W poniedziałkowy wieczór naszego czasu rozpoczęła się dystrybucja najnowszych wydań oprogramowania od Apple. Najgorętsza z tegorocznych premier, iOS 18 otwiera przed użytkownikami drzwi do rozwiązań AI, chociaż nie od razu. Z wyczekiwanych funkcji skorzystają najpierw Amerykanie wraz z pierwszym upgradem najnowszej odsłony systemów operacyjnych dla iPhone, iPad i iMac.
Apple Intelligence zadebiutuje w języku angielskim w październiku, gdy gotowe do pobrania będą iOS 18.1, iPadOS 18.1 oraz macOS Sequoia 15.1. 9 września dowiedzieliśmy się, że w pierwszej kolejności usługa dostępna będzie w amerykańskiej odmianie języka angielskiego, a do końca roku funkcja roku pojawią się lokalizowane wersje dla m.in.
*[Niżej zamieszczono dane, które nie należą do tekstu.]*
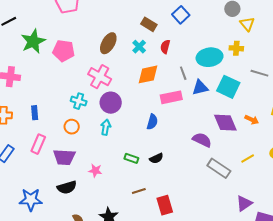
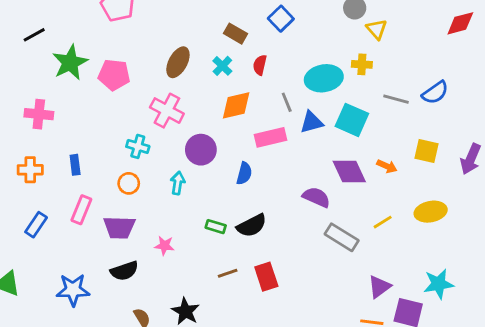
purple circle: (111, 103) -> (201, 150), moved
black semicircle: (156, 158) -> (252, 226), size x1.5
red rectangle: (165, 205) -> (266, 277), moved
Kanady, Nowej Zelandii czy Wielkiej Brytanii. Niestety reszta świata będzie musiała poczekać do 2025, natomiast Europejczycy prawdopodobnie poczekają jeszcze dłużej.
Dostępność AI w Europie i Chinach pod znakiem zapytania
Firma zarządzana przez Tima Cooka opublikowała informację zawierającą więcej szczegółów na temat wydania Apple Intelligence w językach innych niż angielski. Zgodnie z zapowiedziami, Apple Intelligence zyska obsługę języka angielskiego zlokalizowanego dla Australii, Kanady, Nowej Zelandii, RPA i Wielkiej Brytanii. W ciągu następnego roku Apple Intelligence rozszerzy się na więcej języków, takich jak chiński, angielski (Indie), angielski (Singapur), francuski, niemiecki, włoski, japoński, koreański, portugalski, hiszpański czy wietnamski. Na końcu listy dodano zwrot „and others”, co może sugerować, że na liście w końcu znajdzie się polski. Pewnie zastanawiacie się, dlaczego wcześniej napisałem, że AI w UE nie będzie działać, skoro Apple wymienia choćby niemiecki jako wspierany język. Otóż:
Usługa Apple Intelligence nie będzie obecnie działać, jeśli użytkownik znajduje się w UE i jeśli kraj/region Apple ID również znajduje się w UE. Jeśli podróżujesz poza UE, Apple Intelligence będzie działać, gdy język urządzenia i język Siri są ustawione na obsługiwany język.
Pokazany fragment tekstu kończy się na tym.